Exercise aim
Below is a listing. Set down exactly the lines from the one containing "November 20, 2025" through the one containing "global dan meningkatnya", both ends included, and leave out the rest.

Material provided

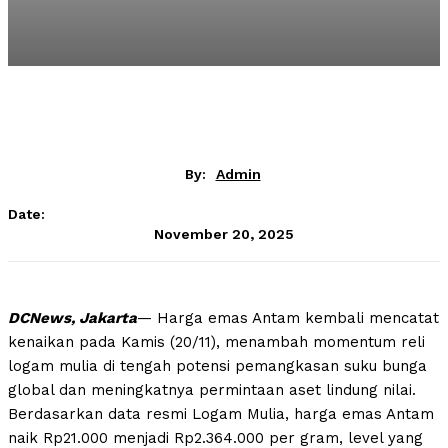
By:
Admin
Date:
November 20, 2025
DCNews, Jakarta
— Harga emas Antam kembali mencatat
kenaikan pada Kamis (20/11), menambah momentum reli
logam mulia di tengah potensi pemangkasan suku bunga
global dan meningkatnya permintaan aset lindung nilai.
Berdasarkan data resmi Logam Mulia, harga emas Antam
naik Rp21.000 menjadi Rp2.364.000 per gram, level yang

Task response
November 20, 2025
DCNews, Jakarta
— Harga emas Antam kembali mencatat
kenaikan pada Kamis (20/11), menambah momentum reli
logam mulia di tengah potensi pemangkasan suku bunga
global dan meningkatnya permintaan aset lindung nilai.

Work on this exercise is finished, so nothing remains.